In external characters, the rock composing these dykes and sheets may be described as usually a dull dirty-green or yellowish-brown mass, to which the old name of "wacke" might appropriately be given. It exhibits the texture and mode of weathering of the more distinctly crystalline members of the basalt family. It is occasionally amygdaloidal or cellular, the kernels or cavities being arranged parallel with the sides of the dyke. Here and there a rudely prismatic structure extends between the walls.
The microscopic structure of this rock has been described by Professor Judd, Mr. Davies and Mr.
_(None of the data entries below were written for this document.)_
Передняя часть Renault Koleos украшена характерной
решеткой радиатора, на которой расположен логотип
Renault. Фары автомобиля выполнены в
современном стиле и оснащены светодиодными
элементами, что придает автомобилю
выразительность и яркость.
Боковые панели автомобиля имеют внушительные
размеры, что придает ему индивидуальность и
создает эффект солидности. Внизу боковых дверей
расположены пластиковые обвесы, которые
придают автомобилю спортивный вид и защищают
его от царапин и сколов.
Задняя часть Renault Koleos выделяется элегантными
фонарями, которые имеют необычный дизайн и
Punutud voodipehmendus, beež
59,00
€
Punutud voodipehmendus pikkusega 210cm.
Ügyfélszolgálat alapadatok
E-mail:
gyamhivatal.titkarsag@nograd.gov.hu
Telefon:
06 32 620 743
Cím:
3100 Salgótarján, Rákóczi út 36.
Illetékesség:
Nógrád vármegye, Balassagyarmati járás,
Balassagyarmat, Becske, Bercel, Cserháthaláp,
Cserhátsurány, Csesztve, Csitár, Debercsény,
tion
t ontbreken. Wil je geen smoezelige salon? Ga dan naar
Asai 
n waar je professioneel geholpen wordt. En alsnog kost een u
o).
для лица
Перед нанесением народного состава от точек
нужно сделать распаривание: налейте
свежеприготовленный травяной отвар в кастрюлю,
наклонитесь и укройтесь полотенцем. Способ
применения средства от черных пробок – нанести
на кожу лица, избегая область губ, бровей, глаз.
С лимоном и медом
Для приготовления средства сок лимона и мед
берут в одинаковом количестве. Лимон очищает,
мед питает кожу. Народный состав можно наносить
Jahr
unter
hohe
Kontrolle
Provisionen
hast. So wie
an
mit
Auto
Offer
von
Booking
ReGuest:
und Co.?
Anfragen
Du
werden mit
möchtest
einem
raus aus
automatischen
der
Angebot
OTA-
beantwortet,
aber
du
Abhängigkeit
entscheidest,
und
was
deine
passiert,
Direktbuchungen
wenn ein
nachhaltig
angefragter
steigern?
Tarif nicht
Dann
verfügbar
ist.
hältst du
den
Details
Tawney. It is a diabase, but more allied in structure to true basalt than the olivine-diabase of the volcanic group. It especially differs from the older rock in the abundance and freshness of its felspars, in the comparative scarcity of its augite, and in the absence of olivine. The magnesian silicates are very generally replaced by green decomposition-products diffused through the mass. An occasional crystal of hornblende, recognizable by its cleavages and dichroism, may be detected. Some of the diabase dykes present excellent examples of flow-structure. A beautiful instance occurs in a dyke that cuts the shales, in a small cove to the east of Nun's Chapel. The shale and eruptive rock are in contact; and the small acicular prisms of felspar, besides ranging themselves in line parallel to the side of the dyke, stream round the larger felspar crystals.
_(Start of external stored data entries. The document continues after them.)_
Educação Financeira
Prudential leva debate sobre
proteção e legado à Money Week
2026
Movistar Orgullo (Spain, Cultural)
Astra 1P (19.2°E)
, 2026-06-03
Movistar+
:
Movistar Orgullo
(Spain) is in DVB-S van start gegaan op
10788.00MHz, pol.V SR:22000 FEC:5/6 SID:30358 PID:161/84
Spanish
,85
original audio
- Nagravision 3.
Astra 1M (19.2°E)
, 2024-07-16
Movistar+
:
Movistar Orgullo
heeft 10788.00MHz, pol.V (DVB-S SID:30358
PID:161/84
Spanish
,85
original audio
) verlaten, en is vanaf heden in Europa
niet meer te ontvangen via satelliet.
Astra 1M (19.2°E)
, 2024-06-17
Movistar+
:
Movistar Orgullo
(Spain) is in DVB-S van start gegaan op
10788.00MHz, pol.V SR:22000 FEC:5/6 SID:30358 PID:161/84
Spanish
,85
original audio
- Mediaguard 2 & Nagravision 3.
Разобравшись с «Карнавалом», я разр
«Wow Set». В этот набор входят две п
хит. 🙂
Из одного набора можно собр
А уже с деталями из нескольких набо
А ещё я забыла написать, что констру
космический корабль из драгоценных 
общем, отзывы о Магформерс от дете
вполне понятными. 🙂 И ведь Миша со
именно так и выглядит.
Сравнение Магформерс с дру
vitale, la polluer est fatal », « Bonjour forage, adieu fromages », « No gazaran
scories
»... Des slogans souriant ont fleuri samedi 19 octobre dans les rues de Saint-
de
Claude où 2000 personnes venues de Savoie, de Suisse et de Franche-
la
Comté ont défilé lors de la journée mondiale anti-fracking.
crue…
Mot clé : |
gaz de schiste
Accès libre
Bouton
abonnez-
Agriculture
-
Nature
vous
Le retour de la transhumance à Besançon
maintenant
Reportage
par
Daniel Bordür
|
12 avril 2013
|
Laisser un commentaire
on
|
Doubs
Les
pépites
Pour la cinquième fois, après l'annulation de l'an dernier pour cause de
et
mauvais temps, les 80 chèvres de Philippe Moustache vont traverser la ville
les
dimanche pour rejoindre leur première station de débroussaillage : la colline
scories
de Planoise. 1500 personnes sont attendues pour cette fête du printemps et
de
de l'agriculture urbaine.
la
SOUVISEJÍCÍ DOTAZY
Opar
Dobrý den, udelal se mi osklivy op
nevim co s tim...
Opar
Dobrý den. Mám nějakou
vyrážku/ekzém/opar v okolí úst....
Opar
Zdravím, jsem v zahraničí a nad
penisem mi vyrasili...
Some of the dykes or veins are only three inches broad. They send out fingers, and sometimes break abruptly across from one line to another. They appear generally to have followed the lines of joint in the granite, as Mr. Tawney has observed;[93] consequently they must be posterior to the development of the system of jointing in that rock.
[93] Proc. Nat. Hist. Soc. Bristol, vol. ii. part ii. (1879), p. 115.
Besides the abundant dykes, there has been a more limited extrusion of the same material in sheets parallel (or approximately so) to the bedding of the sandstones and shales. These sheets are well displayed at St. John's Point, where evidence of their being intrusive, and not truly bedded, may be seen along the fine cliffs which have been cut by the waves on this part of the coast-line.
The sedimentary series which overlies the volcanic group of St. David's, and contains the fossils of the lower part of the Cambrian system, gradually loses all trace of volcanic material, as its members are followed upward in stratigraphical order.[94] We thus learn that the eruptions of this district came to an end in an early part of the Cambrian period. But as we shall see in the following pages, volcanic activity was subsequently renewed at no great distance in the next or Silurian period.
[94] Dr. Hicks has noted the occurrence of "volcanic tuff" in the Lower Lingula Flags of Porth-y-Rhaw, a little to the east of St. David's (Quart. Journ. Geol. Soc. vol. xx. 1864, p. 240). This intercalation is marked as a "dyke" in the MS. notes of Sir A. C. Ramsay on a copy of the Geological Survey map of the district.